BOOX Palma 2は電源ボタンと一体化した指紋認証センサーを搭載している
BOOX Palma 2(上)とBOOX Palma(下)の右側面の比較。指紋認証センサーを搭載したことで電源ボタンがひとまわり大きく、また表面がフラットになっている
ちなみに左側面はまったく違いはない。なお右端にあるスロットはメモリカード用でSIMは利用できない

 その点、このBOOX Palma2は指紋認証を搭載しているので、指で触れるだけでロックを解除できる。電車の中で本を読んでいて、乗換駅に着いたところで読書を中断して画面をロックし、乗り換えが完了してからまたロックを解除して読み始めるといった具合に、小刻みにロックと解除を繰り返す利用スタイルでは非常に便利だろう。

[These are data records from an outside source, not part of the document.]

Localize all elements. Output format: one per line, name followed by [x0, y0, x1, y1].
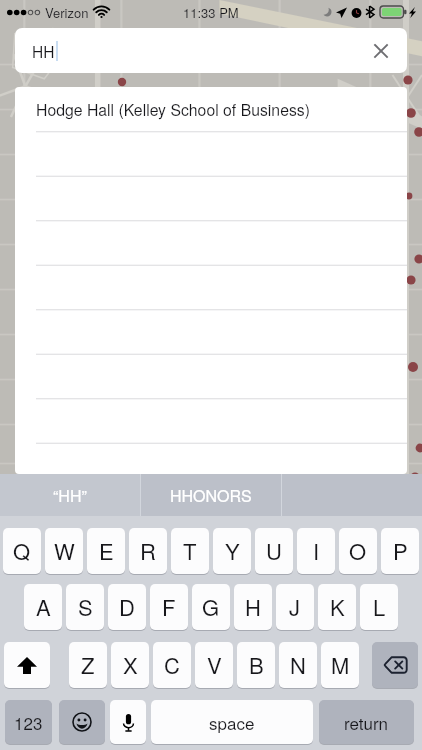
button[interactable]: Backspace: [372, 642, 418, 688]
button[interactable]: Y: [213, 528, 251, 574]
button[interactable]: O: [339, 528, 377, 574]
staticText: Hodge Hall (Kelley School of Business): [36, 98, 310, 121]
button[interactable]: F: [150, 584, 188, 630]
staticText: K: [330, 591, 345, 623]
button[interactable]: Emoji keyboard: [59, 700, 105, 744]
button[interactable]: [15, 221, 407, 266]
staticText: J: [289, 591, 301, 623]
button[interactable]: X: [111, 642, 149, 688]
button[interactable]: [15, 401, 407, 446]
button[interactable]: HHONORS: [141, 474, 281, 516]
staticText: R: [140, 535, 156, 567]
staticText: M: [331, 649, 350, 681]
staticText: L: [373, 591, 386, 623]
button[interactable]: [15, 356, 407, 401]
staticText: X: [123, 649, 138, 681]
button[interactable]: Q: [3, 528, 41, 574]
button[interactable]: M: [321, 642, 359, 688]
staticText: V: [207, 649, 222, 681]
staticText: H: [245, 591, 261, 623]
button[interactable]: return: [319, 700, 414, 744]
staticText: O: [349, 535, 367, 567]
staticText: return: [344, 710, 389, 734]
button[interactable]: K: [318, 584, 356, 630]
button[interactable]: Shift: [4, 642, 50, 688]
button[interactable]: P: [381, 528, 419, 574]
button[interactable]: A: [24, 584, 62, 630]
staticText: T: [183, 535, 197, 567]
staticText: N: [290, 649, 306, 681]
button[interactable]: N: [279, 642, 317, 688]
button[interactable]: “HH”: [0, 474, 140, 516]
button[interactable]: L: [360, 584, 398, 630]
button[interactable]: H: [234, 584, 272, 630]
button[interactable]: Dictate: [110, 700, 146, 744]
button[interactable]: [15, 176, 407, 221]
staticText: F: [162, 591, 176, 623]
button[interactable]: E: [87, 528, 125, 574]
button[interactable]: Clear search text: [366, 36, 396, 66]
button[interactable]: S: [66, 584, 104, 630]
staticText: C: [164, 649, 180, 681]
button[interactable]: HH: [15, 28, 407, 73]
button[interactable]: U: [255, 528, 293, 574]
button[interactable]: D: [108, 584, 146, 630]
button[interactable]: space: [151, 700, 313, 744]
button[interactable]: [15, 131, 407, 176]
staticText: “HH”: [53, 484, 87, 507]
staticText: B: [249, 649, 264, 681]
staticText: 11:33 PM: [183, 3, 239, 22]
staticText: HH: [32, 40, 55, 62]
staticText: G: [202, 591, 220, 623]
staticText: E: [99, 535, 114, 567]
button[interactable]: 123: [5, 700, 52, 744]
button[interactable]: [15, 311, 407, 356]
staticText: S: [78, 591, 93, 623]
button[interactable]: V: [195, 642, 233, 688]
button[interactable]: Hodge Hall (Kelley School of Business): [15, 87, 407, 131]
staticText: Q: [13, 535, 31, 567]
staticText: 123: [14, 710, 43, 734]
staticText: Y: [225, 535, 240, 567]
button[interactable]: C: [153, 642, 191, 688]
button[interactable]: J: [276, 584, 314, 630]
button[interactable]: G: [192, 584, 230, 630]
staticText: Z: [81, 649, 95, 681]
button[interactable]: R: [129, 528, 167, 574]
staticText: Verizon: [45, 3, 89, 22]
button[interactable]: I: [297, 528, 335, 574]
staticText: U: [266, 535, 282, 567]
button[interactable]: [15, 266, 407, 311]
staticText: HHONORS: [170, 484, 252, 507]
button[interactable]: T: [171, 528, 209, 574]
staticText: space: [209, 710, 255, 734]
staticText: I: [313, 535, 320, 567]
staticText: D: [119, 591, 135, 623]
button[interactable]: B: [237, 642, 275, 688]
staticText: W: [54, 535, 75, 567]
button[interactable]: Z: [69, 642, 107, 688]
button[interactable]: W: [45, 528, 83, 574]
staticText: P: [393, 535, 408, 567]
staticText: A: [36, 591, 51, 623]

 もちろん、自宅内でのみ使用する場合でも、家族に読んでいる本を見られたくない人にとって、こまめにロック解除ができる指紋認証は、何かと重宝するはずだ。ちなみに電子書籍アプリの中には固有のロック機能を搭載したアプリもあるが、今回DMMブックスで試した限り、それらのロック解除もPalma2の指紋認証ボタンで問題なく行えた。

指紋認証の設定画面。複数の指紋を追加できる(左)指紋認証センサーは右側面上方に配置されている(中央)設定方法はスマホのそれとほぼ同じだ(右)
DMMブックスのプライバシー設定画面。指紋認証によるアプリのロック解除に対応している(左)試したところ、本製品の指紋認証センサーで問題なくロックの解除が行えた(右)

画面はなぜか従来モデルのほうが明るい?

 そのほかの違いとしては、パフォーマンスの差が挙げられる。ベンチマークアプリでは、およそ30~40%程度のパフォーマンスの差があるようだ。

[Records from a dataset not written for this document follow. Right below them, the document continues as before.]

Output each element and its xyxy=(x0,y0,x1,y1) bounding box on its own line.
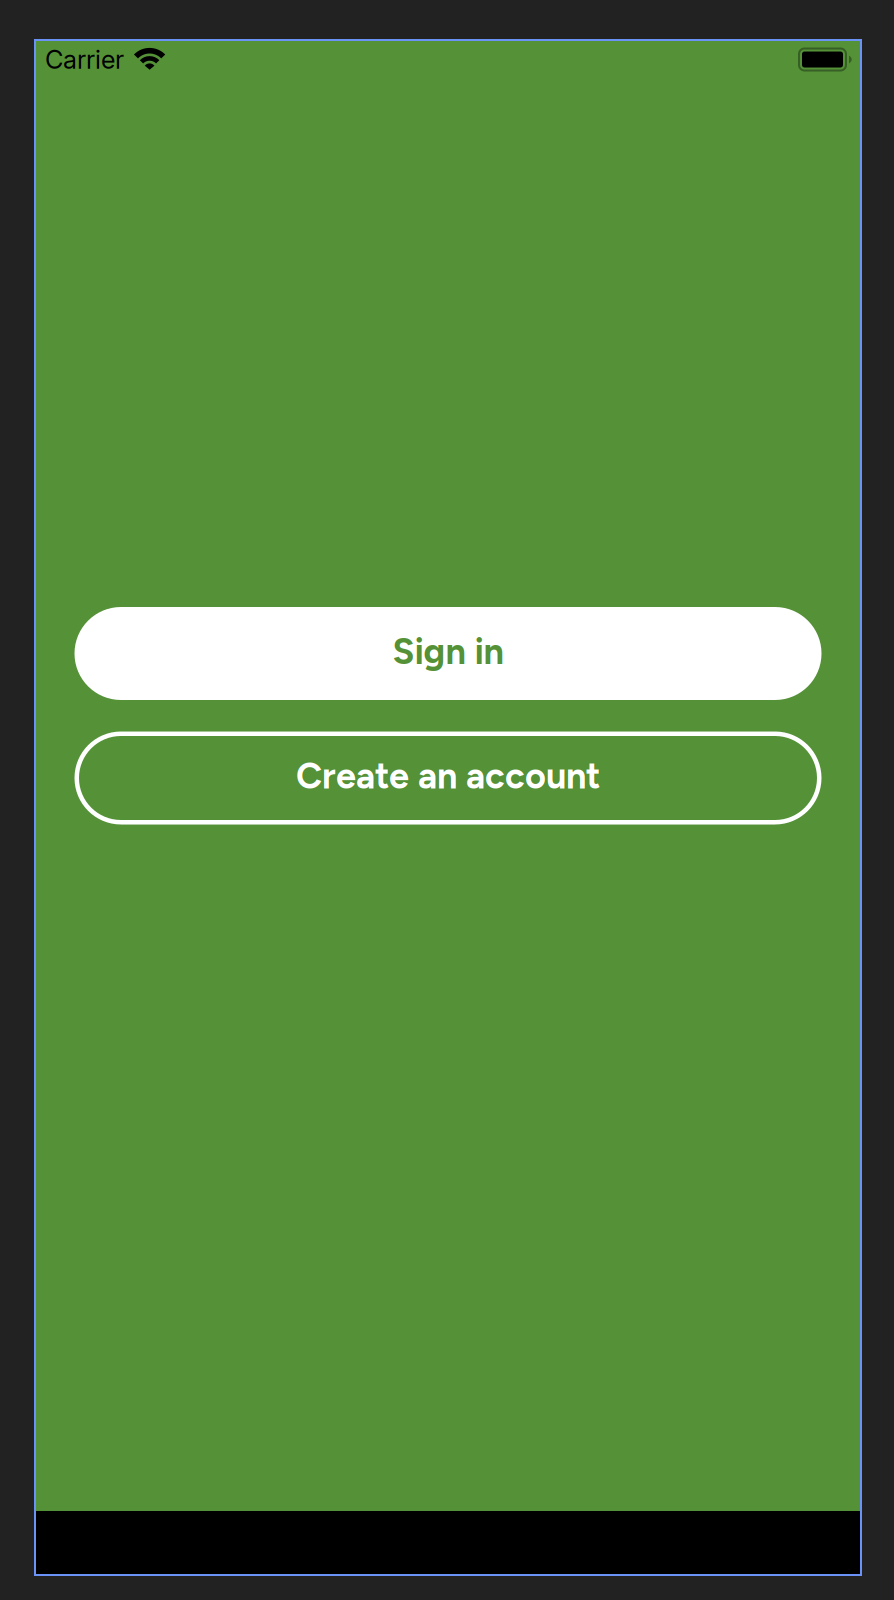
staticText: Sign in xyxy=(392,630,504,673)
staticText: Carrier xyxy=(45,44,124,75)
button[interactable]: Sign in xyxy=(74,607,822,700)
button[interactable]: Create an account xyxy=(74,732,822,824)
staticText: Create an account xyxy=(296,754,600,798)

「Google Octane 2.0」によるパフォーマンス比較。ほかのアプリも含め、およそ30~40%程度のパフォーマンスの差があるようだ

 これは搭載しているクアルコムのSoCがスペックアップしていることに加えて、ベースになっているAndroidのバージョンが異なることも影響していると考えられる(PalmaはAndroid 11、Palma 2はAndroid 13)。長く使いたいのであれば、Androidのバージョンが新しいPalma 2のほうがベターだろう。

 さらに実機を並べると初めてわかるのが、画面の輝度の違いだ。新製品であるPalma2のほうが明るいかと思いきや、実は従来モデルのPalmaのほうがはるかに明るい。今回試用したのはどちらも国内代理店から借用した新品なので、経年劣化というのも考えにくい。屋内ではまず問題にならないが、直射日光下で本製品を使うようなケースでは、Palmaのほうが有利になることもあるだろう。

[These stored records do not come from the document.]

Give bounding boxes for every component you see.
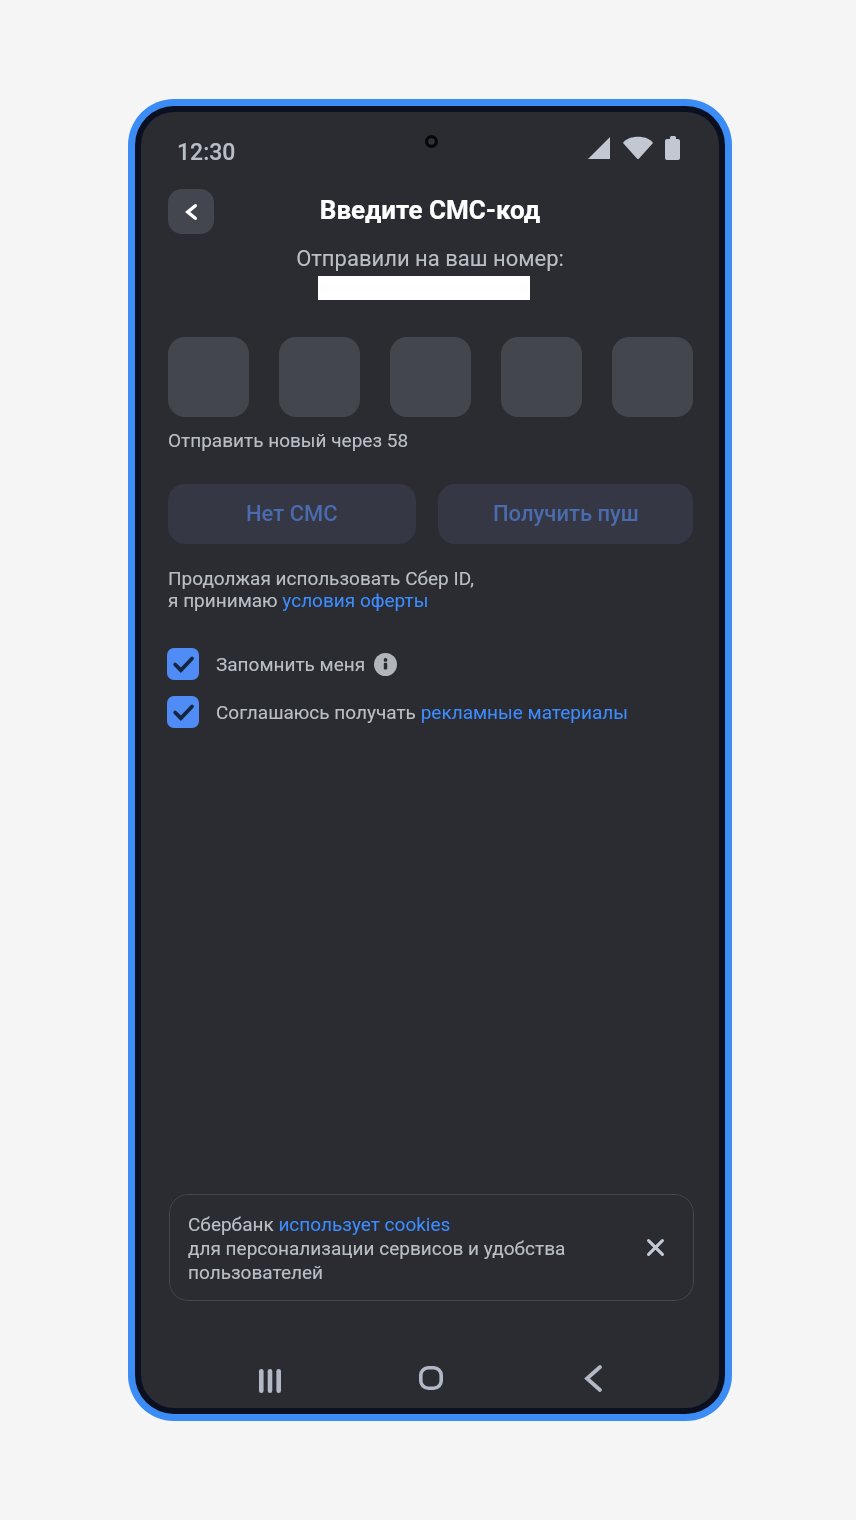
- button[interactable]: Поле кода: [390, 337, 471, 417]
- button[interactable]: Последние приложения: [240, 1351, 300, 1408]
- button[interactable]: Получить пуш: [438, 484, 693, 544]
- staticText: Продолжая использовать Сбер ID,: [168, 567, 474, 589]
- button[interactable]: Запомнить меня: [167, 648, 397, 680]
- staticText: Запомнить меня: [216, 653, 366, 675]
- staticText: пользователей: [188, 1261, 323, 1283]
- button[interactable]: Закрыть: [638, 1230, 672, 1264]
- button[interactable]: Подробнее: [374, 653, 397, 676]
- button[interactable]: Поле кода: [612, 337, 693, 417]
- button[interactable]: Нет СМС: [168, 484, 416, 544]
- button[interactable]: Соглашаюсь получать рекламные материалы: [167, 696, 629, 728]
- staticText: Нет СМС: [246, 501, 338, 527]
- button[interactable]: я принимаю условия оферты: [168, 589, 429, 611]
- button[interactable]: Поле кода: [501, 337, 582, 417]
- button[interactable]: Поле кода: [168, 337, 249, 417]
- staticText: Получить пуш: [493, 501, 639, 527]
- staticText: 12:30: [177, 139, 236, 166]
- button[interactable]: Поле кода: [279, 337, 360, 417]
- staticText: Сбербанк использует cookies: [188, 1213, 451, 1235]
- button[interactable]: Домой: [401, 1348, 461, 1408]
- button[interactable]: Назад: [563, 1348, 623, 1408]
- staticText: Соглашаюсь получать рекламные материалы: [216, 701, 629, 723]
- staticText: Отправить новый через 58: [168, 429, 409, 451]
- staticText: для персонализации сервисов и удобства: [188, 1237, 566, 1259]
- staticText: Отправили на ваш номер:: [141, 246, 719, 272]
- staticText: Введите СМС-код: [141, 195, 719, 225]
- button[interactable]: Назад: [168, 189, 214, 234]
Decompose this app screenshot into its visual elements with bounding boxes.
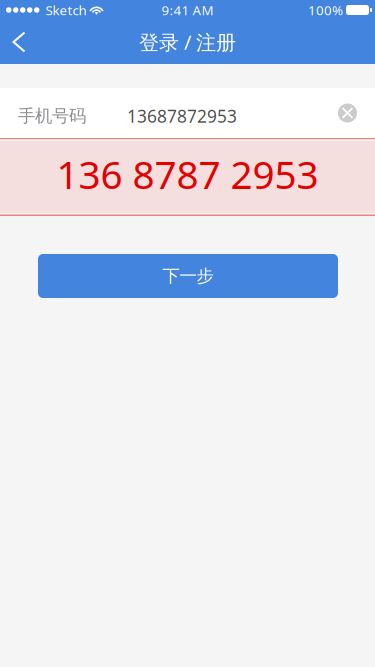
staticText: 100% (308, 1, 343, 19)
staticText: 手机号码 (18, 105, 86, 127)
staticText: 13687872953 (127, 104, 237, 128)
staticText: 9:41 AM (162, 1, 214, 19)
staticText: Sketch (46, 1, 86, 19)
staticText: 136 8787 2953 (56, 148, 318, 200)
staticText: 登录 / 注册 (139, 29, 236, 55)
button[interactable]: 下一步 (38, 254, 338, 298)
staticText: 下一步 (162, 265, 214, 287)
button[interactable]: Back (0, 20, 41, 64)
button[interactable]: Clear text (330, 90, 365, 136)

フロントライトを最大輝度にした状態。BOOX Palma 2(左)よりもBOOX Palma(右)のほうが明るい

 このほかAndroidのバージョン違いのせいもあってか、フォントサイズも含めた一部のUIデザインが変更になっているほか、一部機能の呼び名が変更になっている。例えば本製品左側面にある拡張ボタンは、従来は「ファンクションキー」だったのが、Palma 2では「スマートボタン」に改められている。このほか翻訳の違いと見られる相違点もちょくちょくある。

左がBOOX Palma 2、右がBOOX Palma(以下同じ)。ファンクションキーは「スマートボタン」という名称に改められた
ホーム画面。Androidバージョンが異なるためかアイコンを含むデザインが微妙に異なる
コントロールセンター。こちらもアイコンを中心に若干デザインが異なる
リフレッシュモードの設定画面。機能面は同じだが文言が異なる
アプリごとのリフレッシュモードの設定画面。BOOX Palma 2にはAIアシスタントが追加されているのがわかる
最適化の設定画面。こちらも見た目は若干違うが機能は同じだ
GeekBench 6によるハードウェアの詳細画面。Androidのバージョンが異なるほか、CPUも相違がある
GPUもQualcomm Adreno 610から619へと進化している

表示周りのクオリティは同一。競合のないユニークな製品

 もっとも、両製品の違いはその程度。画面解像度はどちらも300ppiで、表示のクオリティに違いはない。アスペクト比の関係で上下には大きな余白ができるが、これは現行のスマホと同じで、片手で持って使えるスリムさに特化した結果といえる。

コミックを表示したところ。原寸よりもかなり小さいが片手でハンドリングしやすいのは利点だ。画面はBOOX Palma 2(左)がやや暗いが、そのぶん黒ベタを濃く表示できる傾向があるようだ
こちらはiPhone 16 Pro Max(右)との比較。上下に余白ができるのはスマホと同様だ

 また両製品ともBSRに対応しているのもポイントだ。BSR(BOOX Super Refresh)とはE Inkのパフォーマンスを向上させるGPUベースの技術で、BOOX製品でもローエンドのモデルではこの技術を搭載していない。言い換えれば、これらに対応しているのは一定のパフォーマンスがある証でもある。

画質の比較。左から、BOOX Palma 2(300ppi)、BOOX Palma(300ppi)、iPhone 16 Pro Max(460ppi)。さすがに460ppiと比較すると不利だが、画面サイズがコンパクトな割には一定のディティールは保っている
テキストを表示したところ。同じ表示設定にした状態では、行数、行あたりの文字数もまったく同じだ

 実際に使っていても、低スペック端末のように操作に対して無反応になるなどの現象は、両製品ともに見られない。この点は安心してよいだろう。ちなみにメモリやストレージの容量、Wi-FiやBluetoothの仕様、バッテリー容量などはまったく同一だ。メモリカードの対応も最大2TBということで変わっていない。

iPhone 16 Pro Max(右)との比較。もとの画面サイズが異なることから情報量は本製品のほうがやや少ない
画質の比較。左から、BOOX Palma 2(300ppi)、BOOX Palma(300ppi)、iPhone 16 Pro Max(460ppi)。文字サイズにもよるが、こちらはコミックほどのディティールの差は感じない

 以上ざっと比較してみたが、スマホを手に持った時のサイズは多くの人にとって馴染みがあり、それゆえ使い始めにあたっての違和感も少ない。既存のE Ink端末は横幅がありすぎて馴染めなかったというユーザーにお勧めできる。BOOX PalmaからBOOX Palma 2に買い替える必要性は感じないが、新たに買うのであればBOOX Palma 2一択だろう。

 Wi-Fiのみでモバイル回線に非対応なのは要注意だが、スマホの機能すべてをE Ink端末でカバーするのは難しく、ドキュメントの表示にフォーカスすることで、今や10万円を超えつつあるスマホの半額近いプライスに押さえるという考え方は支持できる。競合のないユニークな製品であり、電子書籍好きなユーザーは要チェックと言えそうだ。